Mikhail Balyasin writes:

I have come across this paper by Jacob Westfall and Tal Yarkoni, “Statistically Controlling for Confounding Constructs Is Harder than You Think.” I think it talks about very similar issues you raise on your blog, but in this case they advise to use SEM [structural equation models] to control for confounding constructs. In fact, in relation to Bayesian models, they have this to say: “…Nor is the problem restricted to frequentist approaches, as the same issues would arise for Bayesian models that fail to explicitly account for measurement error.”

So, I would be very interested to hear from you how one would account for measurement error in Bayesian setting and whether this claim is true. I’ve tried to search your blog for something similar, but couldn’t find anything.

My reply: The funny thing is, I could’ve sworn that someone pointed me to this article already and that I’d blogged on it. But I searched the blog, including forthcoming posts, and found nothing, so here we go again.
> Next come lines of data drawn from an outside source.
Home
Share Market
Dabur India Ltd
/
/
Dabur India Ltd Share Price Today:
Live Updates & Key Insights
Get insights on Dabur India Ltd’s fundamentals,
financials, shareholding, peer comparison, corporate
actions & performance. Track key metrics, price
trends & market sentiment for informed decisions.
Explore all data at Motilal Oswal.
1. The paper seems to all about type 1 error rates, and I have no interest in type 1 error rates (see, for example, this paper with Jennifer and Masanao), so I’ll tune all that out. That said, I respect Westfall and Yarkoni so I’m guessing their method makes some sense, and maybe it could even be translated into my language if anyone wanted to do so.
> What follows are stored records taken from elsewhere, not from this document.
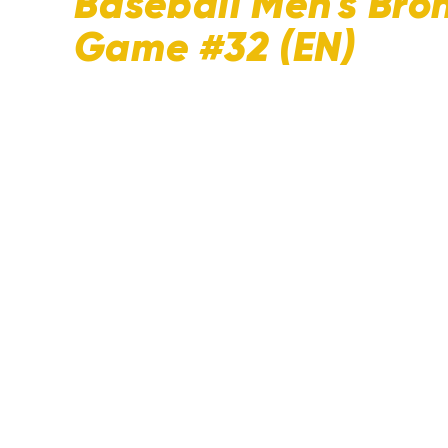
Baseball Men's Bro
Game #32 (EN)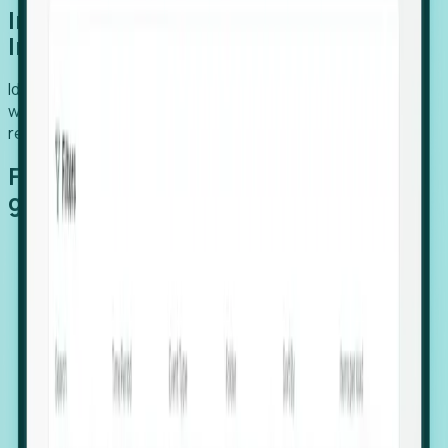
Introducing Foresight: Expansion
Intelligence
Identify organizations poised for growth, target outreach
with precision, and support expansion, retention, and
relocation
Features that make capturing global
growth easy:
Stealth Growth Radar: Detect companies operating
in foreign markets before they register a local legal
entity.
Hiring Velocity: Monitor changes in employee
footprints, team size, and job postings to identify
2. You can account for measurement error directly in Bayesian inference by just putting the measurement error model directly into the posterior distribution. For example, the Stan manual has a chapter on measurement error models and meta-analysis which begins:

Most quantities used in statistical models arise from measurements. Most of these measurements are taken with some error. When the measurement error is small relative to the quantity being measured, its effect on a model is usually small. When measurement error is large relative to the quantity being measured, or when very precise relations can be estimated being measured quantities, it is useful to introduce an explicit model of measurement error. One kind of measurement error is rounding.

Meta-analysis plays out statistically very much like measurement error models, where the inferences drawn from multiple data sets are combined to do inference over all of them. Inferences for each data set are treated as providing a kind of measurement error with respect to true parameter values.
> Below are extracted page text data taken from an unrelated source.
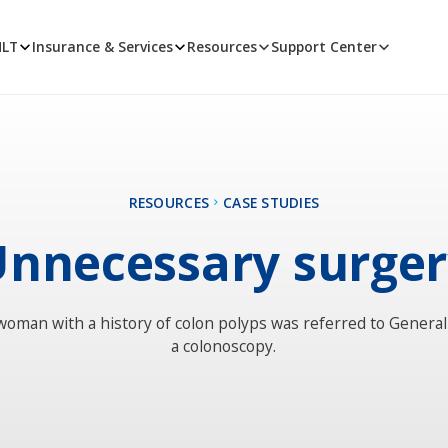
MLT
Insurance & Services
Resources
Support Center
RESOURCES
CASE STUDIES
nnecessary surge
woman with a history of colon polyps was referred to Genera
a colonoscopy.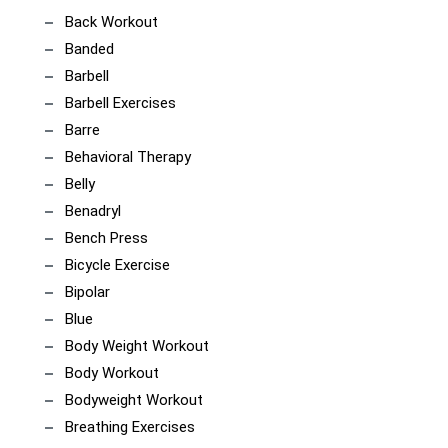
Back Workout
Banded
Barbell
Barbell Exercises
Barre
Behavioral Therapy
Belly
Benadryl
Bench Press
Bicycle Exercise
Bipolar
Blue
Body Weight Workout
Body Workout
Bodyweight Workout
Breathing Exercises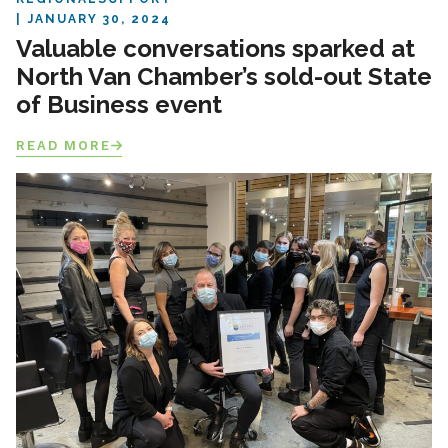
JANUARY 30, 2024
Valuable conversations sparked at
North Van Chamber’s sold-out State
of Business event
READ MORE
A Bayesian approach to measurement error can be formulated directly by treating the true quantities being measured as missing data (Clayton, 1992; Richardson and Gilks, 1993). This requires a model of how the measurements are derived from the true values.

And then it continues with some Stan models like this:

3. To get back to the Westfall and Yarkoni paper, which argues that throwing in a new predictor doesn’t help as much as you might expect: This should pop out directly from the Bayesian model, in that if measurement error is large you will do a lot of partial pooling.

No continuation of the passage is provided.